Description
From: http://joinup.ec.europa.eu/mailman/archives/dcat_application_profile/2015-February/000123.html
Data lineage is information about the data life-cycle - e.g., the data collection / creation methodology and workflow. Lineage is usually present in metadata of scientific datasets, but it is not uncommon also in the public sector. For example, specifying lineage is a legal requirement for INSPIRE metadata. It would be desirable to add "lineage" as an optional element in DCAT-AP 2.0. Lineage can be modelled by using dct:provenance.
An example of how to use it is provided in the reference specification of the INSPIRE profile of DCAT-AP. In the example above, lineage is specified through a free text description. For a machine readable representation, an option is to use PROV-O. This can be one of the use cases mentioned in issue JRC.8.4.
Proposed solution
Add new property to express lineage
Comments
A possible option is dct:provenance - see the solution proposed in the working draft on the alignment of INSPIRE metadata with DCAT-AP.
Yes, using dct:provenance for lineage info would align with GeoDCAT-AP developments.
dct:provenance, adms:version and adms:versionnotes would be quite expressive themselves.

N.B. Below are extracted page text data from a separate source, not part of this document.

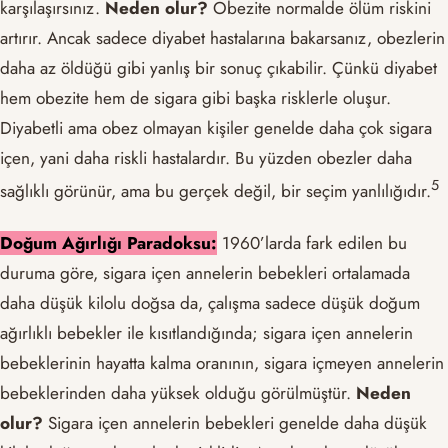
karşılaşırsınız.
Neden olur?
Obezite normalde ölüm riskini
artırır. Ancak sadece diyabet hastalarına bakarsanız, obezlerin
daha az öldüğü gibi yanlış bir sonuç çıkabilir. Çünkü diyabet
hem obezite hem de sigara gibi başka risklerle oluşur.
Diyabetli ama obez olmayan kişiler genelde daha çok sigara
içen, yani daha riskli hastalardır. Bu yüzden obezler daha
​5​
sağlıklı görünür, ama bu gerçek değil, bir seçim yanlılığıdır.
Doğum Ağırlığı Paradoksu:
1960’larda fark edilen bu
duruma göre, sigara içen annelerin bebekleri ortalamada
daha düşük kilolu doğsa da, çalışma sadece düşük doğum
ağırlıklı bebekler ile kısıtlandığında; sigara içen annelerin
bebeklerinin hayatta kalma oranının, sigara içmeyen annelerin
bebeklerinden daha yüksek olduğu görülmüştür.
Neden
olur?
Sigara içen annelerin bebekleri genelde daha düşük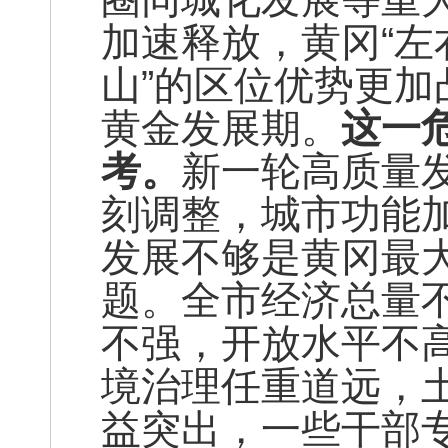
加速释放，黄冈“
山”的区位优势更
黄金发展期。
这一
考。
新一轮高质量
刻调整，城市功能
发展不够是黄冈最
题。全市经济总量
不强，开放水平不
境治理任重道远，
益突出，一些干部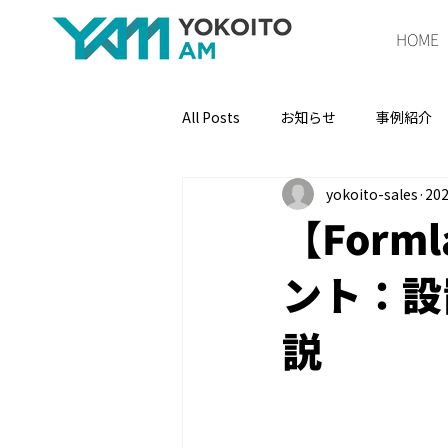
HOME
All Posts
お知らせ
事例紹介
yokoito-sales
20
【Form
ント：設
説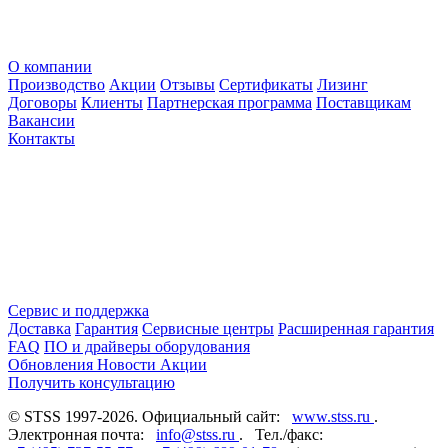
О компании
Производство
Акции
Отзывы
Сертификаты
Лизинг
Договоры
Клиенты
Партнерская программа
Поставщикам
Вакансии
Контакты
Сервис и поддержка
Доставка
Гарантия
Сервисные центры
Расширенная гарантия
FAQ
ПО и драйверы оборудования
Обновления
Новости
Акции
Получить консультацию
© STSS 1997-2026. Официальный сайт:
www.stss.ru
.
Электронная почта:
info@stss.ru
. Тел./факс: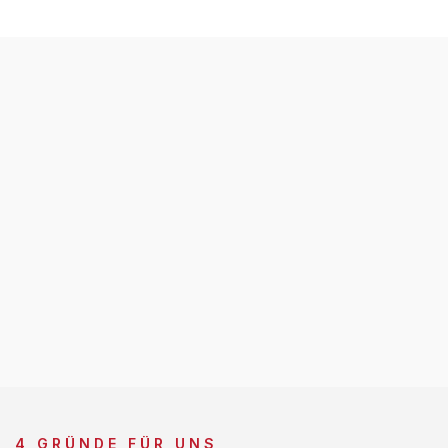
4 GRÜNDE FÜR UNS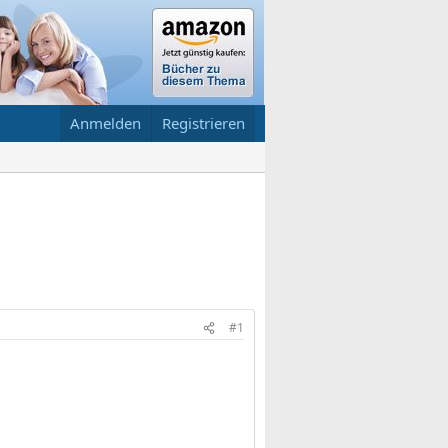
Anmelden
Registrieren
#1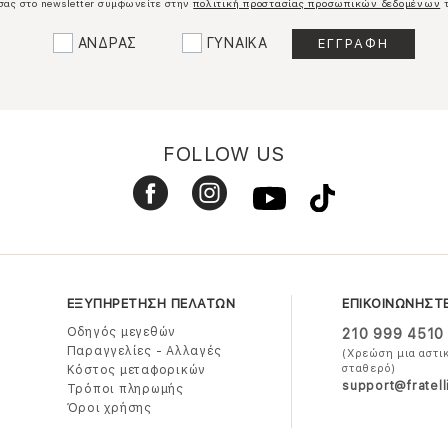
σας στο newsletter συμφωνείτε στην
πολιτική προστασίας προσωπικών δεδομένων
τ
ΑΝΔΡΑΣ
ΓΥΝΑΙΚΑ
FOLLOW US
ΕΞΥΠΗΡΕΤΗΣΗ ΠΕΛΑΤΩΝ
ΕΠΙΚΟΙΝΩΝΗΣΤ
Οδηγός μεγεθών
210 999 4510
Παραγγελίες - Αλλαγές
(Χρεώση μια αστι
σταθερό)
Κόστος μεταφορικών
support@fratell
Τρόποι πληρωμής
Όροι χρήσης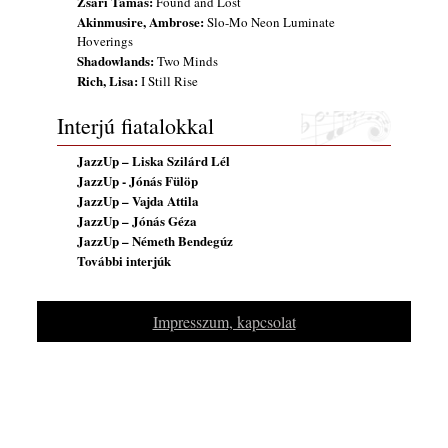
Zsári Tamás:
Found and Lost
2026. július 13.
Akinmusire, Ambrose:
Slo-Mo Neon Luminate
Hoverings
Shadowlands:
Two Minds
Rich, Lisa:
I Still Rise
Interjú fiatalokkal
JazzUp – Liska Szilárd Lél
JazzUp - Jónás Fülöp
JazzUp – Vajda Attila
JazzUp – Jónás Géza
JazzUp – Németh Bendegúz
További interjúk
Impresszum, kapcsolat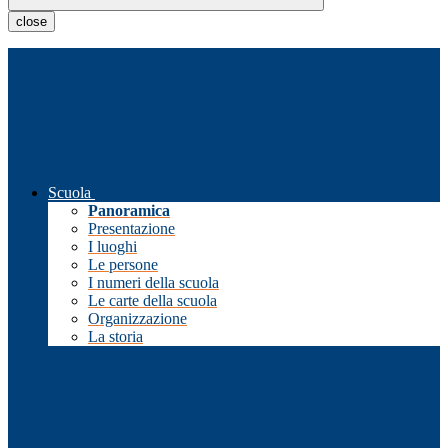
close
Scuola
Panoramica
Presentazione
I luoghi
Le persone
I numeri della scuola
Le carte della scuola
Organizzazione
La storia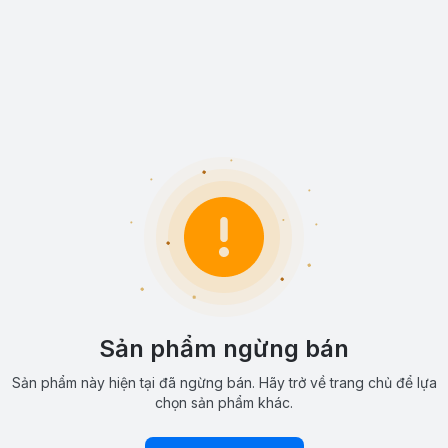
Sản phẩm ngừng bán
Sản phẩm này hiện tại đã ngừng bán. Hãy trở về trang chủ để lựa
chọn sản phẩm khác.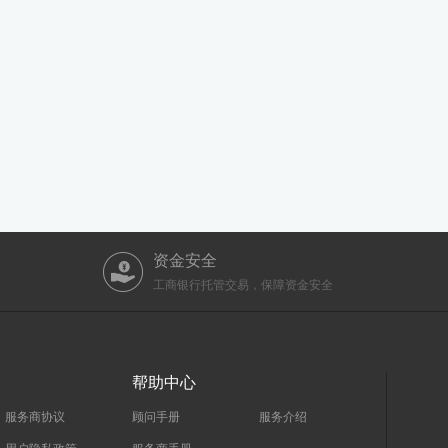
资金安全
工商银行托管交易，保障资金安全
帮助中心
服务商协议
顾问手册
服务介绍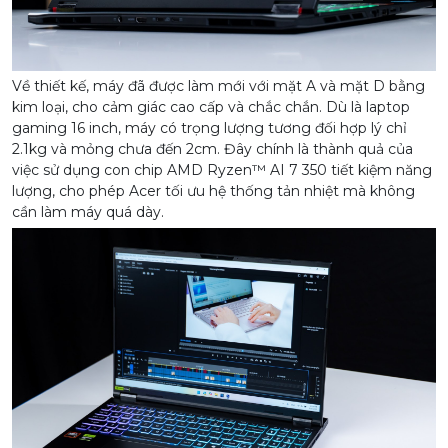
Về thiết kế, máy đã được làm mới với mặt A và mặt D bằng
kim loại, cho cảm giác cao cấp và chắc chắn. Dù là laptop
gaming 16 inch, máy có trọng lượng tương đối hợp lý chỉ
2.1kg và mỏng chưa đến 2cm. Đây chính là thành quả của
việc sử dụng con chip AMD Ryzen™ AI 7 350 tiết kiệm năng
lượng, cho phép Acer tối ưu hệ thống tản nhiệt mà không
cần làm máy quá dày.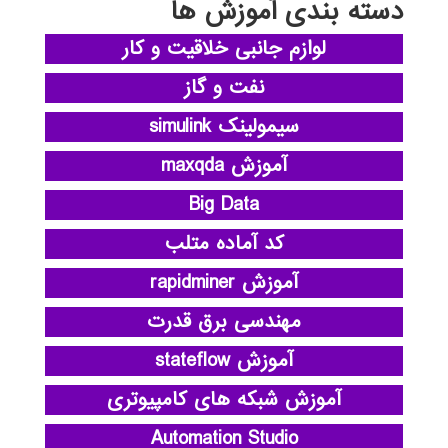
دسته بندی آموزش ها
لوازم جانبی خلاقیت و کار
نفت و گاز
سیمولینک simulink
آموزش maxqda
Big Data
کد آماده متلب
آموزش rapidminer
مهندسی برق قدرت
آموزش stateflow
آموزش شبکه های کامپیوتری
Automation Studio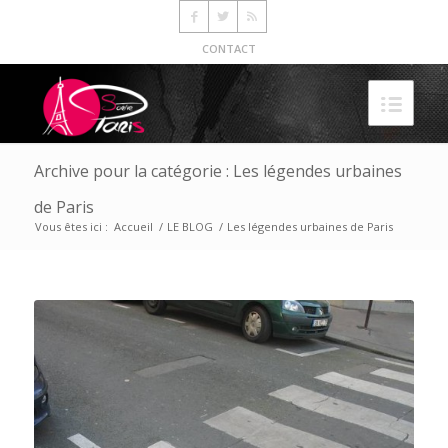
CONTACT
Archive pour la catégorie : Les légendes urbaines
de Paris
Vous êtes ici :
Accueil
/
LE BLOG
/
Les légendes urbaines de Paris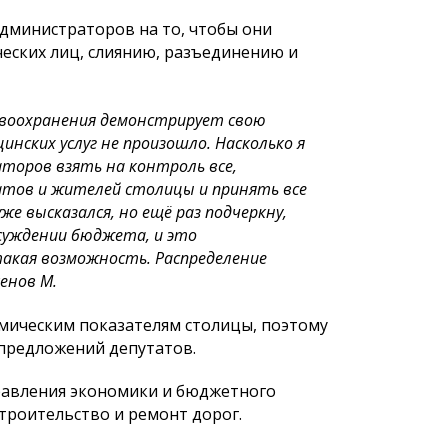
дминистраторов на то, чтобы они
ских лиц, слиянию, разъединению и
авоохранения демонстрирует свою
ских услуг не произошло. Насколько я
аторов взять на контроль все,
атов и жителей столицы и принять все
же высказался, но ещё раз подчеркну,
суждении бюджета, и это
 такая возможность. Распределение
енов М.
мическим показателям столицы, поэтому
предложений депутатов.
равления экономики и бюджетного
троительство и ремонт дорог.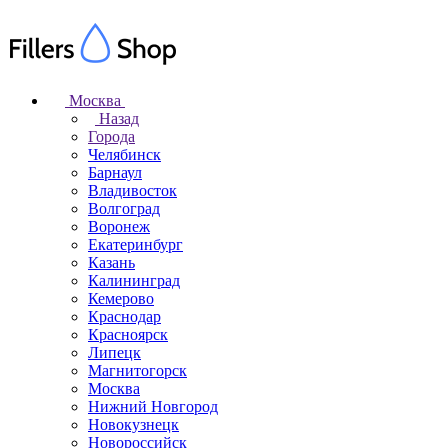
Москва
Назад
Города
Челябинск
Барнаул
Владивосток
Волгоград
Воронеж
Екатеринбург
Казань
Калининград
Кемерово
Краснодар
Красноярск
Липецк
Магнитогорск
Москва
Нижний Новгород
Новокузнецк
Новороссийск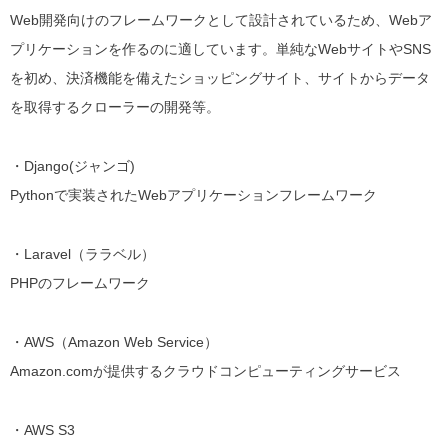
Web開発向けのフレームワークとして設計されているため、Webア
プリケーションを作るのに適しています。単純なWebサイトやSNS
を初め、決済機能を備えたショッピングサイト、サイトからデータ
を取得するクローラーの開発等。
・Django(ジャンゴ)
Pythonで実装されたWebアプリケーションフレームワーク
・Laravel（ララベル）
PHPのフレームワーク
・AWS（Amazon Web Service）
Amazon.comが提供するクラウドコンピューティングサービス
・AWS S3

However there would not be a formal link between datasets. PROV-O would provide this, but might be overkill. This links back to the 'relationship between datasets' discussion, and possible use of dct:isVersionOf.
In practice, sometimes distributions/resources are used as versions, especially in the case of dynamic datasets. For example, one dataset, with a different distribution for each year. Is this compliant with DCAT-AP?
Deirdre, as far as I understand the answer to your question "Is this compliant with DCAT-AP?" is No. The idea is that the distributions of a particular dataset all contain the same information in different formats. A time series would be modelled as a collection of related datasets. See also https://joinup.ec.europa.eu/discussion/pr5-add-new-property-relate-datasets-time-series
I wonder we can consider proposing a number of possible options depending on the use case.
For example:
For any more complex use case, the recommendation can be to use PROV. For instance, PROV can be used to link also to the model used to generate the dataset from the input dataset(s), but also to represent a more complex workflow (e.g., consisting of a model "chain"), data that are collected directly from instruments or sensors, etc.
In my understanding, PROV can be proposed as the reference vocabulary for data provenance / lineage, and it may be replaced by less complex "solutions" (dct:source, dct:provenance) for specific (and simple) use cases.
These options needn't be mutually exclusive, and there shouldn't be interoperability issues here, since we already have a mapping between dct:source and prov:wasDerivedFrom and between dct:provenance and prov:has_provenance (see http://www.w3.org/TR/prov-dc/).